Michael Saylor’s investment strategy is facing increased scrutiny as recommendations emerge to pause its bitcoin purchases, focus on rebuilding cash reserves, and establish a more disciplined approach to acquiring the leading cryptocurrency. A recent report by CryptoQuant emphasizes the need for a systematic, fundamentals-based method for timing bitcoin purchases rather than the current practice of buying whenever capital becomes available.
Julio Moreno, head of research at CryptoQuant, highlighted that previous strategies of purchasing at market peaks and accumulating during downturns have resulted in significant unrealized losses, adversely affecting the fundamentals of the company’s flagship preferred stock, STRC. The report reveals a concerning trend: Strategy’s USD cash reserves have decreased by 38% since the beginning of the year, while its dividend obligations have quadrupled over the same timeframe. As of the latest filing, Strategy’s cash reserve stands at $1.4 billion.
Moreno pointed out that the dividend coverage—essentially how long the reserve can sustain dividend payments—has plummeted to just 14 months, a stark decline from over seven years previously.

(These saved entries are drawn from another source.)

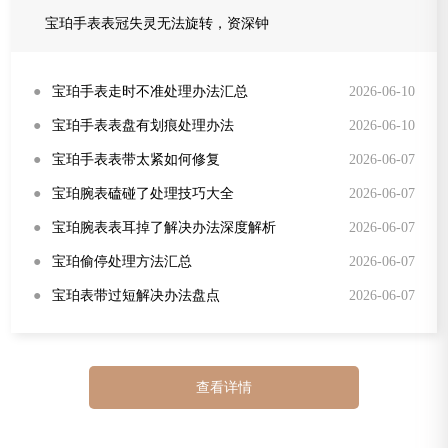
宝珀手表表冠失灵无法旋转，资深钟
●
宝珀手表走时不准处理办法汇总
2026-06-10
●
宝珀手表表盘有划痕处理办法
2026-06-10
●
宝珀手表表带太紧如何修复
2026-06-07
●
宝珀腕表磕碰了处理技巧大全
2026-06-07
●
宝珀腕表表耳掉了解决办法深度解析
2026-06-07
●
宝珀偷停处理方法汇总
2026-06-07
●
宝珀表带过短解决办法盘点
2026-06-07
查看详情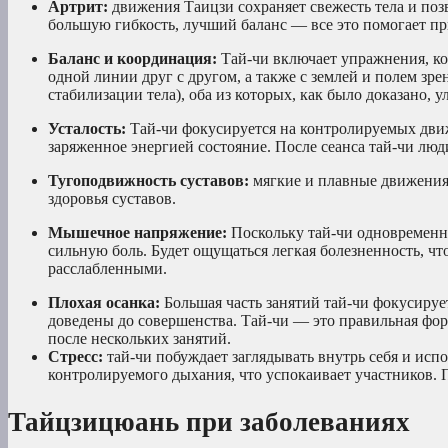
Артрит:
движения Тaицзи сохраняет свежесть тела и поз
большую гибкость, лучший баланс — все это помогает пр
Баланс и координация:
Тай-чи включает упражнения, к
одной линии друг с другом, а также с землей и полем зр
стабилизации тела), оба из которых, как было доказано,
Усталость:
Тай-чи фокусируется на контролируемых движ
заряженное энергией состояние. После сеанса тай-чи лю
Тугоподвижность суставов:
мягкие и плавные движения
здоровья суставов.
Мышечное напряжение:
Поскольку тай-чи одновременн
сильную боль. Будет ощущаться легкая болезненность, чт
расслабленными.
Плохая осанка:
Большая часть занятий тай-чи фокусиру
доведены до совершенства. Тай-чи — это правильная фор
после нескольких занятий.
Стресс:
тай-чи побуждает заглядывать внутрь себя и ис
контролируемого дыхания, что успокаивает участников. 
Тайцзицюань при заболеваниях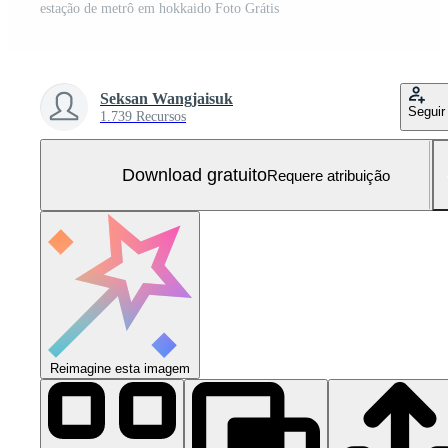
estação de metrô em hokkaido Foto Grátis
Seksan Wangjaisuk
Seguir
1.739 Recursos
Download gratuito
Requere atribuição
Reimagine esta imagem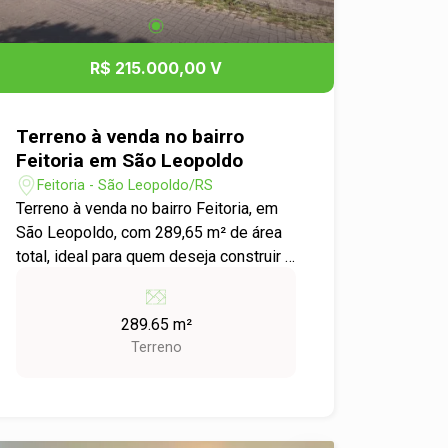
R$ 215.000,00 V
Terreno à venda no bairro
Feitoria em São Leopoldo
Feitoria - São Leopoldo/RS
Terreno à venda no bairro Feitoria, em
São Leopoldo, com 289,65 m² de área
total, ideal para quem deseja construir a
casa própria ou investir em uma região
em constante valorização. Com
289.65 m²
excelente aproveitamento, o lote
Terreno
oferece o espaço ideal para diferentes
projetos e está localizado em um bairro
consolidado, próximo a escolas,
mercados, comércios e demais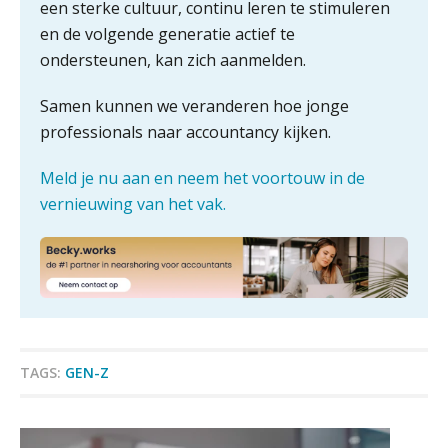
Driver-based models: de essentiële
een sterke cultuur, continu leren te stimuleren
bouwstenen voor elk finance team
en de volgende generatie actief te
ondersteunen, kan zich aanmelden.
Werven op klik is willekeurig. Zo
verminder je verloop structureel.
Samen kunnen we veranderen hoe jonge
professionals naar accountancy kijken.
Buy & build: urenregistratie als
verborgen EBITDA-hefboom
Meld je nu aan en neem het voortouw in de
ABN Amro slokt NIBC op: wat deze
Controleleider
vernieuwing van het vak.
overname zegt over de
veranderende financiële markt
Scab
Boekhoudlandschap sterk
gefragmenteerd, softwarekampioen
ontbreekt (nog) in Europa
Medior assistent accountant • Druten
Hoe Hoek en Blok het
WEA Deltaland
ondertekenproces drastisch
verbeterde
TAGS:
GEN-Z
Senior Assistent Accountant – Kesteren
Schaalbaar IT-beheer sluit naadloos
aan bij het snelgroeiende Reanda
WEA Deltaland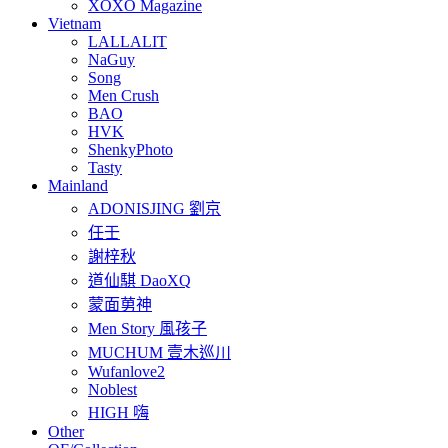
XOXO Magazine
Vietnam
LALLALIT
NaGuy
Song
Men Crush
BAO
HVK
ShenkyPhoto
Tasty
Mainland
ADONISJING 劉京
任壬
謝梓秋
道仙騏 DaoXQ
蒙面莮神
Men Story 風孩子
MUCHUM 壹木巡川
Wufanlove2
Noblest
HIGH 嗨
Other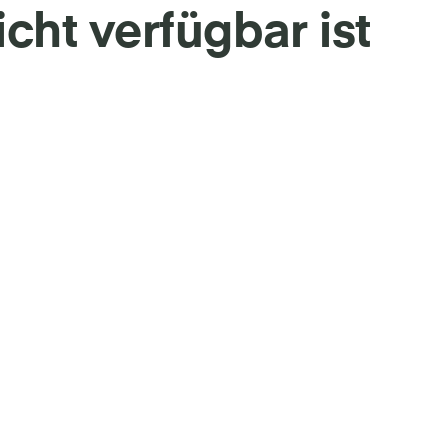
icht verfügbar ist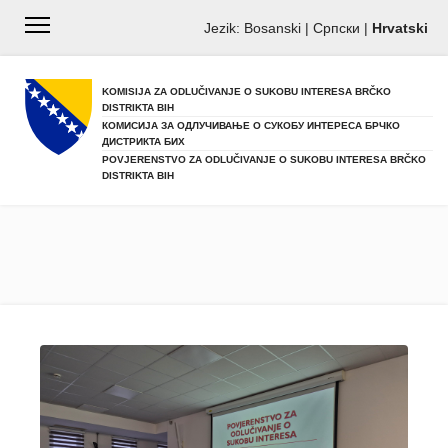
Jezik:
Bosanski
|
Српски
|
Hrvatski
KOMISIJA ZA ODLUČIVANJE O SUKOBU INTERESA BRČKO
DISTRIKTA BIH
КОМИСИЈА ЗА ОДЛУЧИВАЊЕ О СУКОБУ ИНТЕРЕСА БРЧКО
ДИСТРИКТА БИХ
POVJERENSTVO ZA ODLUČIVANJE O SUKOBU INTERESA BRČKO
DISTRIKTA BIH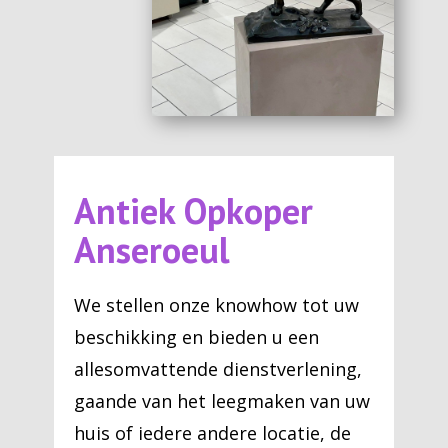
Antiek Opkoper
Anseroeul
We stellen onze knowhow tot uw
beschikking en bieden u een
allesomvattende dienstverlening,
gaande van het leegmaken van uw
huis of iedere andere locatie, de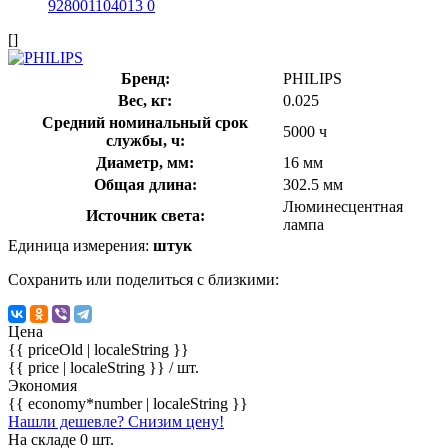
[]
Бренд:
PHILIPS
Вес, кг:
0.025
Средний номинальный срок
5000 ч
службы, ч:
Диаметр, мм:
16 мм
Общая длина:
302.5 мм
Люминесцентная
Источник света:
лампа
Единица измерения:
штук
Сохранить или поделиться с близкими:
Цена
{{ priceOld | localeString }}
{{ price | localeString }}
/ шт.
Экономия
{{ economy*number | localeString }}
Нашли дешевле? Снизим цену!
На складе 0 шт.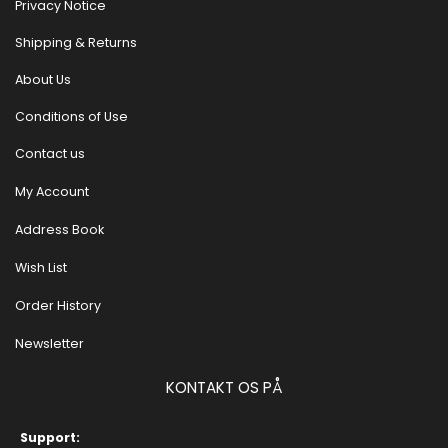
Privacy Notice
Shipping & Returns
About Us
Conditions of Use
Contact us
My Account
Address Book
Wish List
Order History
Newsletter
KONTAKT OS PÅ
Support: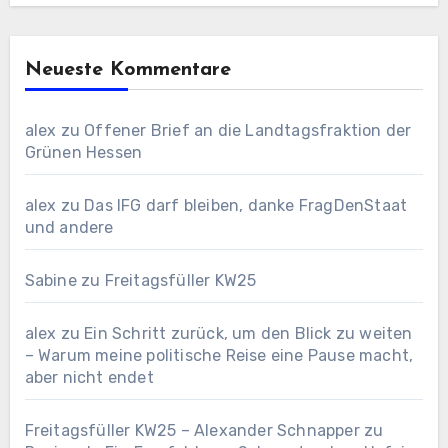
Neueste Kommentare
alex
zu
Offener Brief an die Landtagsfraktion der
Grünen Hessen
alex
zu
Das IFG darf bleiben, danke FragDenStaat
und andere
Sabine
zu
Freitagsfüller KW25
alex
zu
Ein Schritt zurück, um den Blick zu weiten
– Warum meine politische Reise eine Pause macht,
aber nicht endet
Freitagsfüller KW25 – Alexander Schnapper
zu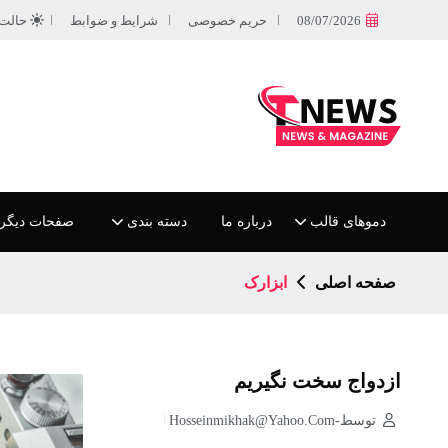
08/07/2026
حریم خصوصی
شرایط و ضوابط
حالت
دموهای قالب
درباره ما
دسته بندی
صفحات دیگر
صفحه اصلی
ابزارک
ازدواج سخت نگیریم
توسط-Hosseinmikhak@yahoo.com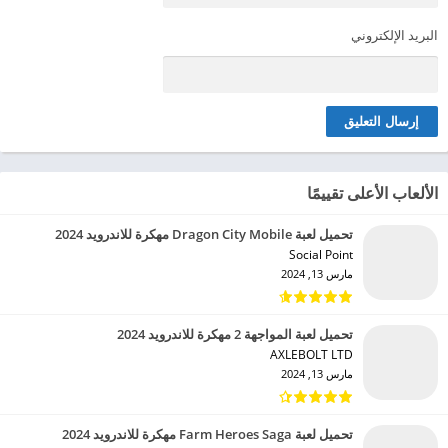
البريد الإلكتروني
الألعاب الأعلى تقييمًا
تحميل لعبة Dragon City Mobile مهكرة للاندرويد 2024
Social Point‏
مارس 13, 2024
تحميل لعبة المواجهة 2 مهكرة للاندرويد 2024
AXLEBOLT LTD‏
مارس 13, 2024
تحميل لعبة Farm Heroes Saga مهكرة للاندرويد 2024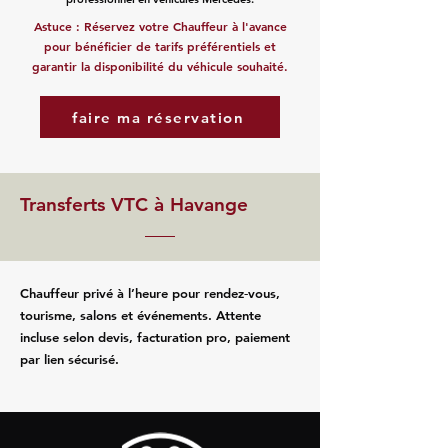
Astuce : Réservez votre Chauffeur à l'avance
pour bénéficier de tarifs préférentiels et
garantir la disponibilité du véhicule souhaité.
faire ma réservation
Transferts VTC à Havange
Chauffeur privé à l’heure pour rendez‑vous,
tourisme, salons et événements. Attente
incluse selon devis, facturation pro, paiement
par lien sécurisé.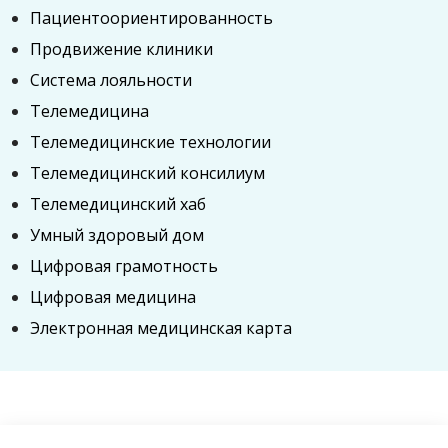
Пациентоориентированность
Продвижение клиники
Система лояльности
Телемедицина
Телемедицинские технологии
Телемедицинский консилиум
Телемедицинский хаб
Умный здоровый дом
Цифровая грамотность
Цифровая медицина
Электронная медицинская карта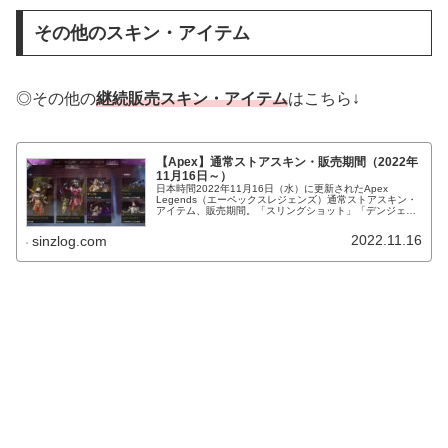
その他のスキン・アイテム
◎その他の
継続販売スキン・アイテム
はこちら↓
【Apex】通常ストアスキン・販売期間（2022年
11月16日～）
日本時間2022年11月16日（水）に更新されたApex
Legends（エーペックスレジェンズ）通常ストアスキン・
アイテム、販売期間。「スリングショット」「デンジェラ
スゲーム」「暴力と流血」再販。色違い「シルバーフォッ
クス」等。
2022.11.16
sinzlog.com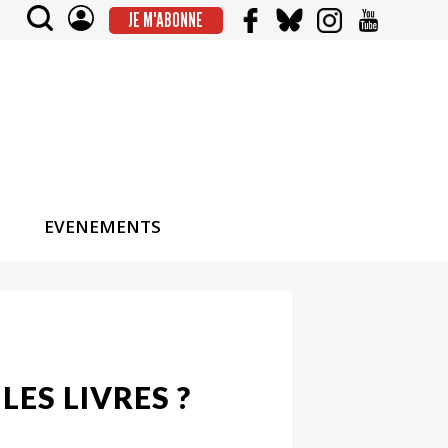
JE M'ABONNE
EVENEMENTS
LES LIVRES ?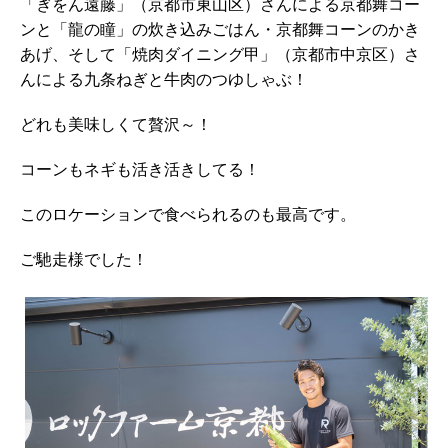
「ぎをん遠藤」（京都市東山区）さんによる京都舞コー
ンと「龍の瞳」の炊き込みごはん・京都舞コーンのかき
あげ、そして「焼肉ダイニング甲」（京都市中京区）さ
んによる九条ねぎと牛肉のつゆしゃぶ！
どれも美味しくて贅沢～！
コーンもネギも活き活きしてる！
このロケーションで食べられるのも最高です。
ご馳走様でした！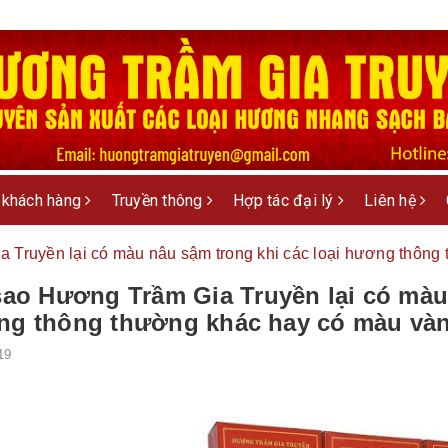
 khách hàng
Truyền thông
Hợp tác đại lý
Liên hệ
a Truyền lại có màu nâu sậm trong khi các loại hương thôn
sao Hương Trầm Gia Truyền lại có màu
ng thông thường khác hay có màu và
19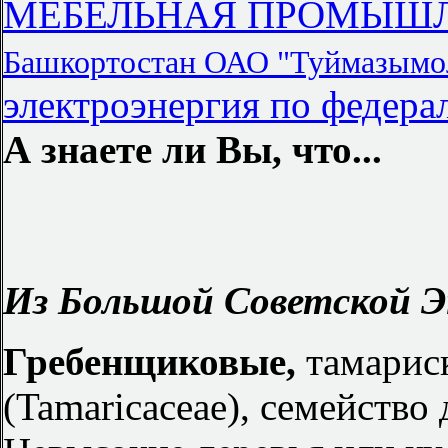
МЕБЕЛЬНАЯ ПРОМЫШ
Башкортостан ОАО "Туймазымо
электроэнергия по федер
А знаете ли Вы, что...
Из Большой Советской Э
Гребенщиковые,
тамарис
(Tamaricaceae), семейство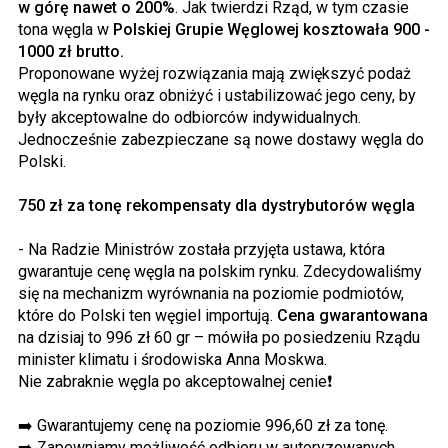
w górę nawet o 200%
. Jak twierdzi Rząd, w tym czasie
tona węgla w
Polskiej Grupie Węglowej kosztowała 900 -
1000 zł brutto.
Proponowane wyżej rozwiązania mają zwiększyć podaż
węgla na rynku oraz obniżyć i ustabilizować jego ceny, by
były akceptowalne do odbiorców indywidualnych.
Jednocześnie zabezpieczane są nowe dostawy węgla do
Polski.
750 zł za tonę rekompensaty dla dystrybutorów węgla
- Na Radzie Ministrów została przyjęta ustawa, która
gwarantuje cenę węgla na polskim rynku. Zdecydowaliśmy
się na mechanizm wyrównania na poziomie podmiotów,
które do Polski ten węgiel importują.
Cena gwarantowana
na dzisiaj to 996 zł 60 gr – mówiła po posiedzeniu Rządu
minister klimatu i środowiska Anna Moskwa.
Nie zabraknie węgla po akceptowalnej cenie❗
➡️ Gwarantujemy cenę na poziomie 996,60 zł za tonę.
➡️ Zapewniamy możliwość odbioru w autoryzowanych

To stabilize the company, a cash reserve of approximately $2.8 billion is necessary for STRC to recover.
Currently, Strategy has around $50 billion in bitcoin, valued at present market prices. Despite maintaining that its capital structure is manageable even in challenging crypto conditions, Moreno cautioned that the company’s bitcoin holdings provide limited emergency relief. With an aggregate unrealized loss of $10.6 billion, all bitcoin purchases made in 2024, 2025, and 2026 are currently underwater, with losses for 2026 intensifying as purchases continued during the early phases of a bear market.
The report warns that any forced sale of bitcoin at current prices could solidify these substantial losses and severely impact shareholder value. Since June, Strategy’s shares have already taken a hit, dropping over 43% in that month alone. Recently, shares fell more than 9% to an intraday low of $92.28, marking the first time they dipped below $100 since 2024. Similarly, the preferred stock STRC has tumbled to $79.85, which is a record 20% below its $100 par value.
The downward trend has continued, with Strategy shares recently declining more than 5% after reaching a new 52-week low of $86.62, while STRC saw a nearly 2.5% drop.